In 2015 the first ever Weedstock Festival due to take place on a farm in Bronkhorstspruit was cancelled due to vice squad intervention.

Similar festivals around South Africa appeared to have gone by without a hitch, but expect more information on this topic. Police continue to terrorise the communities of Sedgefield and Knysna. Despite setbacks, Dagga synonymous with the counter-culture surrounding the anti-apartheid movement has certainly returned for good, as has the feel-good vibe which immediately followed our nation’s liberation.

Those old enough to remember the likes of James Phillips aka Benoldus Niemand, may recall that the apartheid state pilloried activists as mere ‘drug-users’ —  cannabis hooked social deviants wanting to create mayhem to overthrow the state.

Law and order was thus contingent upon the banning of people’s consciousness — our innate rights to freedom of thought alongside the right to privacy. See Thembisa Waetjen’s excellent historical appraisal here.
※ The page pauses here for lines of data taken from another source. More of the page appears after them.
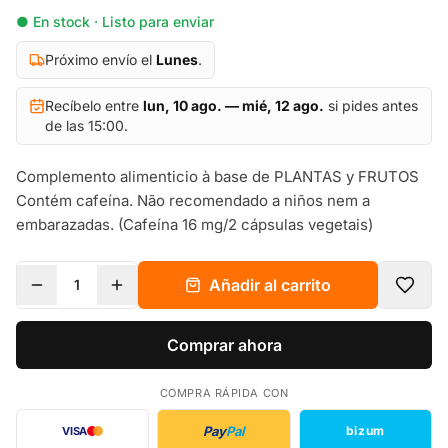
● En stock · Listo para enviar
Próximo envío el
Lunes
.
Recíbelo entre
lun, 10 ago. — mié, 12 ago.
si pides antes
de las 15:00.
Complemento alimenticio à base de PLANTAS y FRUTOS
Contém cafeína. Não recomendado a niños nem a
embarazadas. (Cafeína 16 mg/2 cápsulas vegetais)
Añadir al carrito
1
Comprar ahora
COMPRA RÁPIDA CON
Pay
Pal
bizum
VISA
Alongside the Botha government’s Bureau of State Security (BOSS), the narc squad and thought police, armed with an ideology supplied by the NGK, decreed race segregation to be divinely inspired by God, Cannabis to be the work of the Devil himself, and the Afrikaner grip over the African hinterland the result of a “Covenant at Blood River”.

How times are a changin.

When the ruling ANC finally came into power, there was every indication that dagga-smoking revolutionaries were going to legalise the herb whilst recognising the contribution to the struggle by Bob Marley and the Jamaican Defense Force.

Instead, activists like Trevor Manual exchanged their berets, dashikis and the proverbial stash, for bespoke suits, and the joys of fine champagne and cognac. The transformation of the liberation movement into a political bureaucracy built upon corporate largesse meant that adopting the white man’s laws alongside certain UN conventions supporting prohibition was paramount.

All of this toenadering came tumbling down this week, as yes, one Jacob Zuma appeared in the dock.